Rabies is a fatal disease. Saliva of a rabid dog is a rich source of rabies virus. We report a patient who suffered of rabies, who was infected by abrasion caused by the nails of a rabid dog. Dogs often lick their nails and thereby transfer the rabies virus-contaminated saliva to their claws. Despite treatment in our Intensive Care Unit and application of various pharmacological antidotes, we were unable to prevent the fatal outcome.

Keywords: Elapid venom, GABA, glycoprotein, NMDA, rabies

INTRODUCTION

Rabies a fatal neurological disease caused by lassavirus. Virus is transmitted through the infected saliva of canine animals. Prevention of this grave disease is achived by pre and post exposure immunization, and rabies immunoglobulin against rabies when it required. Irrespective of freely and free available rabies vaccine at government hospital including primary health centers. Still we witness the grave disease with fatal outcome, because of century old myth deeply rooted amongst villagers that dog bite only village healers (Tantrik, Mantrika and ozas) or herbal remedies can cure and protect from rabies. Rabies virus outer cover is glycoprotein responsible to induce slow apoptosis of infected brain neuron. Rabies encephalitis is easy to diagnose. Even at advanced tertiary care center the fatality of rabies victim is 100%, only in a immunized victim there are chances of recovery with neurologoical deficit.[1] Irrespective of raised titer of rabies antibodies in a infected victim with disease did not arrest the severity of disease. In rabies prevention is a mother of cure.

CASE REPORT

On May 3, 2011, at 10 AM, a 50-year-old female was admitted to an outpatient department hospital at Mahad in the district of Raigad. She complained of insomnia, suffocation, fever, severe whole-body pain, and malaise over the past 4 days. On April 30, she had been examined by her family doctor. She received an unidentified injection, acetaminophen tablets, and oral chloroquine. There was no improvement of symptoms.

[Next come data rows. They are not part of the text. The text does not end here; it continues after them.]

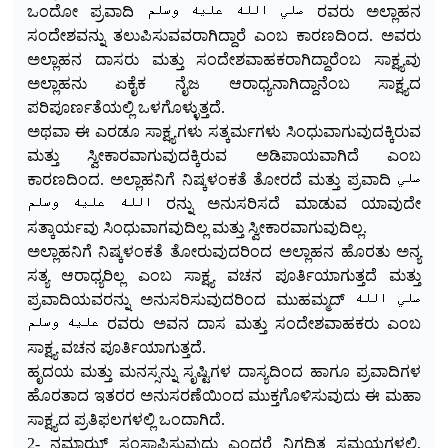
ಒಂದೋ ಪ್ರವಾದಿ صلي الله عليه وسلم ರವರು ಅಲ್ಲಾ
ಹನ
ಸಂದೇಶವನ್ನು ತಲುಪಿಸುವವರಾಗಿದ್ದಾರೆ ಎಂಬ ಕಾರಣದಿಂದ. ಅವರು
ಅಲ್ಲಾಹನ ದಾಸರು ಮತ್ತು ಸಂದೇಶವಾಹಕರಾಗಿದ್ದಾರೆಂಬ ಸಾಕ್ಷ್ಯವು
ಅಲ್ಲಾಹನು ಏಕೈಕ ನೈಜ ಆರಾಧ್ಯನಾಗಿದ್ದಾನೆಂಬ ಸಾಕ್ಷ್ಯದ
ಪರಿಪೂರ್ಣತೆಯಲ್ಲಿ ಒಳಗೊಳ್ಳುತ್ತದೆ.
ಅಥವಾ ಈ ಎರಡೂ ಸಾಕ್ಷ್ಯಗಳು ಸತ್ಕರ್ಮಗಳು ಸಿಂಧುವಾಗುವುದಕ್ಕಿರುವ
ಮತ್ತು ಸ್ವೀಕಾರವಾಗುವುದಕ್ಕಿರುವ ಅಡಿಪಾಯವಾಗಿದೆ ಎಂಬ
ಕಾರಣದಿಂದ. ಅಲ್ಲಾಹನಿಗೆ ನಿಷ್ಕಳಂಕತೆ ತೋರದೆ ಮತ್ತು ಪ್ರವಾದಿ
صلي
الله عليه وسلم ರನ್ನು ಅನುಸರಿಸದೆ ಮಾಡುವ ಯಾವುದೇ
ಸತ್ಕಾರ್ಯವು ಸಿಂಧುವಾಗವುದಿಲ್ಲ ಮತ್ತು ಸ್ವೀಕಾರವಾಗುವುದಿಲ್ಲ.
ಅಲ್ಲಾಹನಿಗೆ ನಿಷ್ಕಳಂಕತೆ ತೋರುವುದರಿಂದ
ಅಲ್ಲಾಹನ ಹೊರತು ಅನ್ಯ
ಸತ್ಯ ಆರಾಧ್ಯರಿಲ್ಲ ಎಂಬ ಸಾಕ್ಷ್ಯ
ವಚನ
ಪೂರ್ತಿಯಾಗುತ್ತದೆ ಮತ್ತು
ಪ್ರವಾದಿಯವರನ್ನು
ಅನುಸರಿಸುವುದರಿಂದ ಮುಹಮ್ಮದ್
صلي الله
عليه وسلم ರವರು ಅವನ ದಾಸ ಮತ್ತು ಸಂದೇಶವಾಹಕರು ಎಂಬ
ಸಾಕ್ಷ್ಯ ವಚನ ಪೂರ್ತಿಯಾಗುತ್ತದೆ.
ಹೃದಯ ಮತ್ತು ಮನಸ್ಸನ್ನು ಸೃಷ್ಟಿಗಳ ದಾಸ್ಯದಿಂದ ಹಾಗೂ ಪ್ರವಾದಿಗಳ
ಹೊರತಾದ ಇತರರ ಅನುಸರಣೆಯಿಂದ ಮುಕ್ತಗೊಳಿಸುವುದು ಈ ಮಹಾ
ಸಾಕ್ಷ್ಯದ ಪ್ರತಿಫಲಗಳಲ್ಲಿ ಒಂದಾಗಿದೆ.
2- ನಮಾಝ್ ಸಂಸ್ಥಾಪಿಸುವುದು ಎಂದರೆ ನಿಗದಿತ ಸಮಯಗಳಲ್ಲಿ,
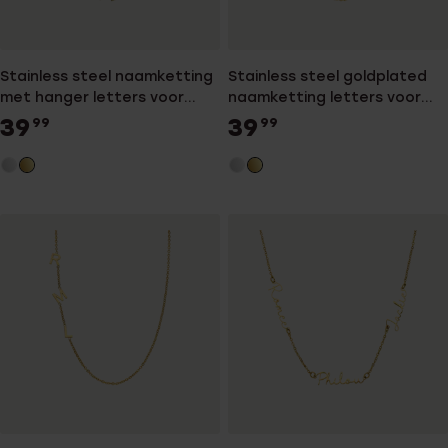
Stainless steel naamketting
Stainless steel goldplated
met hanger letters voor
naamketting letters voor
dames
dames
39
39
99
99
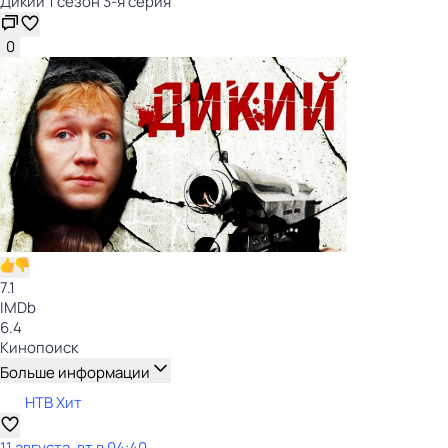
Дикий 1 сезон 3-я серия
0
7.1
IMDb
6.4
Кинопоиск
Больше информации
НТВ Хит
11 августа, вт в 04:40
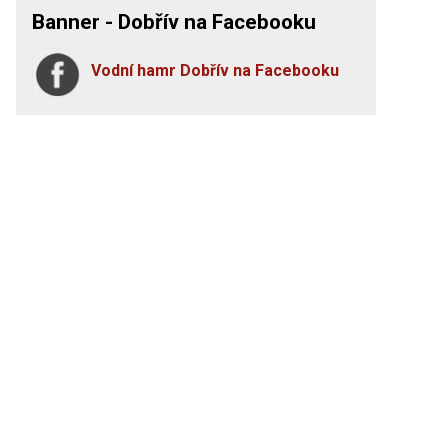
Banner - Dobřív na Facebooku
Vodní hamr Dobřív na Facebooku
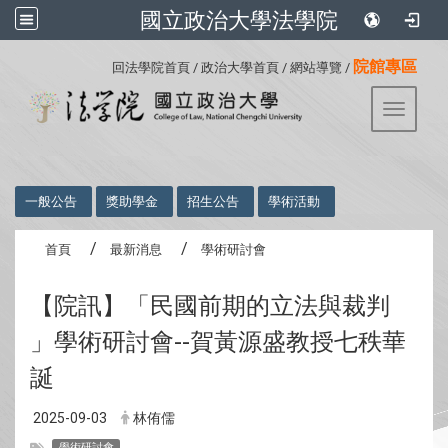
國立政治大學法學院
:::
院館專區
回法學院首頁
/
政治大學首頁
/
網站導覽
/
Toggle 
:::
一般公告
獎助學金
招生公告
學術活動
首頁
最新消息
學術研討會
【院訊】「民國前期的立法與裁判
」學術研討會--賀黃源盛教授七秩華
誕
2025-09-03
林侑儒
學術研討會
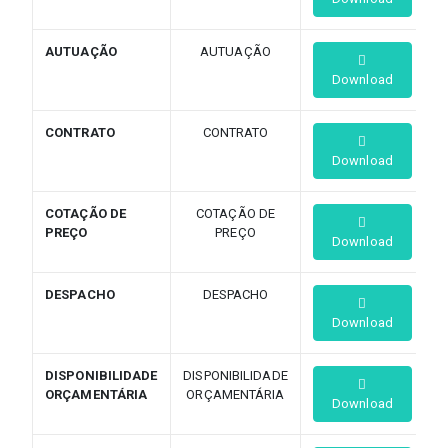
AUTUAÇÃO
AUTUAÇÃO
Download
CONTRATO
CONTRATO
Download
COTAÇÃO DE
COTAÇÃO DE
PREÇO
PREÇO
Download
DESPACHO
DESPACHO
Download
DISPONIBILIDADE
DISPONIBILIDADE
ORÇAMENTÁRIA
ORÇAMENTÁRIA
Download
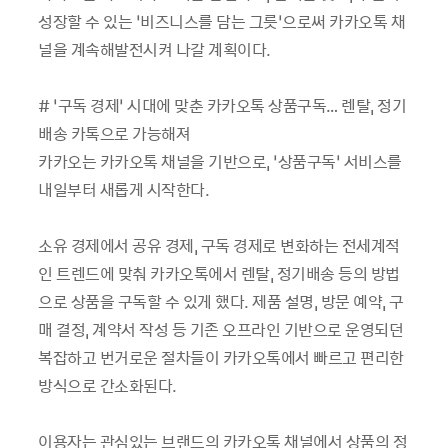
성장할 수 있는 ‘비즈니스를 담는 그릇’으로써 카카오톡 채
널을 계속해발전시켜 나갈 계획이다.
# ‘구독 경제’ 시대에 맞춘 카카오톡 상품구독… 렌탈, 정기
배송 카톡으로 가능해져
카카오는 카카오톡 채널을 기반으로, ‘상품구독’ 서비스를
내일부터 새롭게 시작한다.
소유 경제에서 공유 경제, 구독 경제로 변화하는 전세계적
인 트렌드에 맞춰 카카오톡에서 렌탈, 정기배송 등의 방법
으로 상품을 구독할 수 있게 했다. 제품 설명, 방문 예약, 구
매 결정, 계약서 작성 등 기존 오프라인 기반으로 운영되던
복잡하고 번거로운 절차들이 카카오톡에서 빠르고 편리한
방식으로 간소화된다.
이용자는 관심있는 브랜드의 카카오톡 채널에서 상품의 정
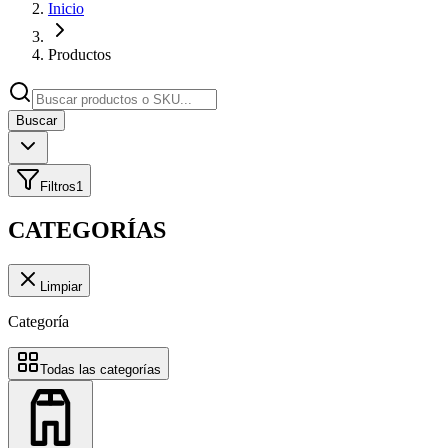
Inicio
Productos
Buscar
Filtros
1
CATEGORÍAS
Limpiar
Categoría
Todas las categorías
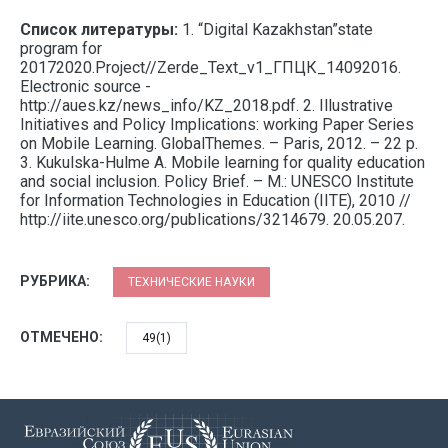
Список литературы:
1. “Digital Kazakhstan”state
program for
20172020.Project//Zerde_Text_v1_ГПЦК_14092016.
Electronic source -
http://aues.kz/news_info/KZ_2018.pdf. 2. Illustrative
Initiatives and Policy Implications: working Paper Series
on Mobile Learning. GlobalThemes. – Paris, 2012. – 22 p.
3. Kukulska-Hulme A. Mobile learning for quality education
and social inclusion. Policy Brief. – M.: UNESCO Institute
for Information Technologies in Education (IITE), 2010 //
http://iite.unesco.org/publications/3214679. 20.05.207.
РУБРИКА:
ТЕХНИЧЕСКИЕ НАУКИ
ОТМЕЧЕНО:
49(1)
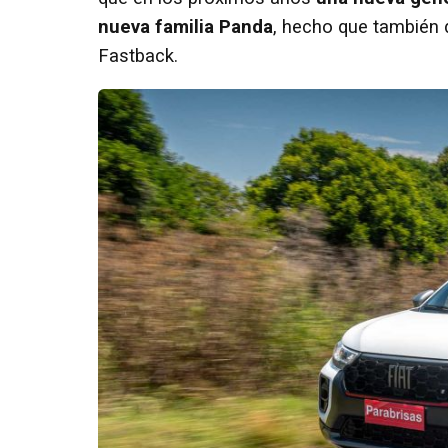
nueva familia Panda
, hecho que también 
Fastback.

Since she additionally complained of chest pain, she was admitted to the Intensive Care Unit (ICU) on May 2, where her pain was attributed to unstable angina. She was closely monitored and was given nasal oxygen, intravenous fluids, a nitroglycerin drip and furosemide. In addition, a treatment with low-molecular-weight heparin 60 mg every 12 h digoxin, aspirin, clopidogrel and statin was started. There was no clinical improvement. On the 3rd day, the ICU doctor transferred her to a tertiary care hospital for further cardiac investigation to rule out ischemic cardiomyopathy.

Instead of going to Mumbai, the relatives brought the patient to the clinic at Mahad. On admission, she was fully conscious. She presented with a history of mitral valve replacement in 1994. She complained of excessive thirst and being unable to drink water for 2 days. While examining her, we asked for a glass of water. Simple by hearing the word water (Pani in vernacular language), she suddenly developed severe laryngeal spasm [Figure 1, Video 1]. This repeated laryngeal spasm in response to the word “water” confirmed that she was suffering from rabies. We asked her and the relatives regarding any history of a dog bite. She reported that 4 months ago, a furious dog had bitten four persons from her village. All of them were treated with immunization as exposure prevention by the government hospital. All the four are healthy at present. The furious dog had caught her sari (cloth), and with its claws, it caused multiple abrasions at her right foot. She cleaned the blood and the abrasions by rubbing it with her sari. She and her relatives believed that only the bite of a dog can cause the disease and hence avoided postexposure rabies immunization though it is free and freely available at the primary health center, which is 5 km away from her village. However, she reported that instead of visiting the hospital, she visited a Tantrik (village healer) who gave her some herbal medicine.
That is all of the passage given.